Wattage per mile or kilometre

Still, it is hard to talk to someone who mixes pears (Watts) with apples (Watt-hours). Both are fruit, true. Both are engineering units. For different physical quantities.

To be more strict with your analogy, one of them is fruit and the other is the rate at which you throw fruit at someone who doesn't know the difference between the two.
 
If you stored 500 Watts Manu, it probably took 10 seconds to charge the battery, Manu, didn't it. (Joke, in any case).

You do not store "watts" in the battery.

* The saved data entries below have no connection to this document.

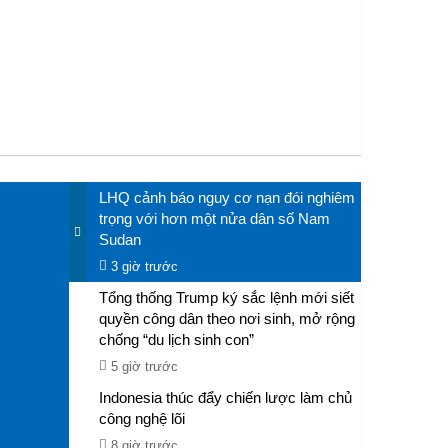
n - TTXVN
nhau. Ả
LHQ cảnh báo nguy cơ nạn đói nghiêm
trọng với hơn một nửa dân số Nam
Sudan
3 giờ trước
Tổng thống Trump ký sắc lệnh mới siết
quyền công dân theo nơi sinh, mở rộng
chống “du lịch sinh con”
5 giờ trước
Indonesia thúc đẩy chiến lược làm chủ
công nghệ lõi
8 giờ trước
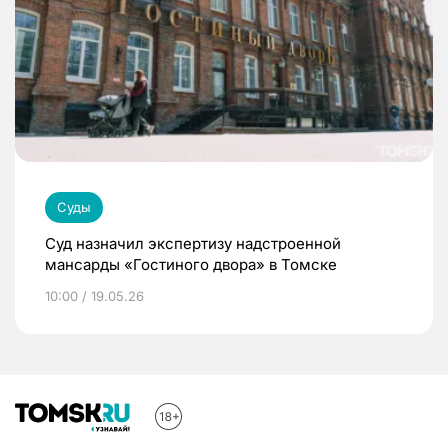
Суды
Суд назначил экспертизу надстроенной
мансарды «Гостиного двора» в Томске
10:00 / 19.05.26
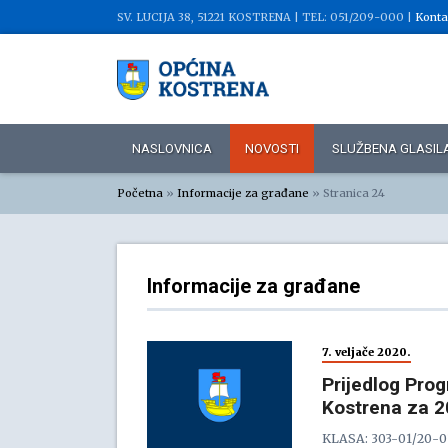
SV. LUCIJA 38, 51221 KOSTRENA |
TEL: 051/209-000 |
Konta
NASLOVNICA
NOVOSTI
SLUŽBENA GLASIL
Početna
»
Informacije za građane
»
Stranica 24
Informacije za građane
7. veljače 2020.
Prijedlog Pro
Kostrena za 2
KLASA: 303-01/20-01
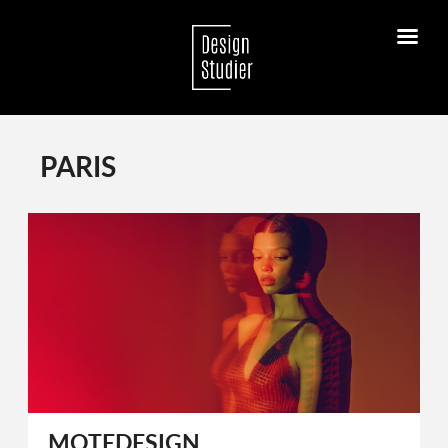
PARIS
MOTEDESIGN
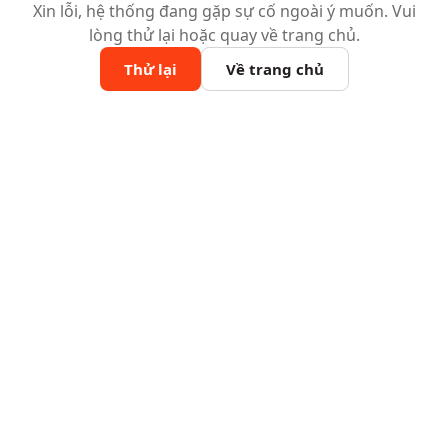
Xin lỗi, hệ thống đang gặp sự cố ngoài ý muốn. Vui
lòng thử lại hoặc quay về trang chủ.
Thử lại
Về trang chủ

You store watt-hours. If you were unloading a 576 Wh battery, you might get electric current of 250 W / 36 V = 6.9 Amperes and this current flows through the motor circuits, disregarding the battery capacity. However, since you are drawing energy from the battery, and you are drawing 250 W, your battery will work for 576 / 250 = 2.304 h or roughly for two hours and eighteen minutes.

Also, the fact Wh (not W!) are measure of energy stored is the charging process. Assuming your charger is 4 A and the voltage is 36 V, you push 36 * 4 = 144 Watts or 144 Joules per every second. Your battery capacity is 576 Wh, so charging would take at least 576 / 144 = 4 hours. It is because you are storing energy (Wh) not power (W).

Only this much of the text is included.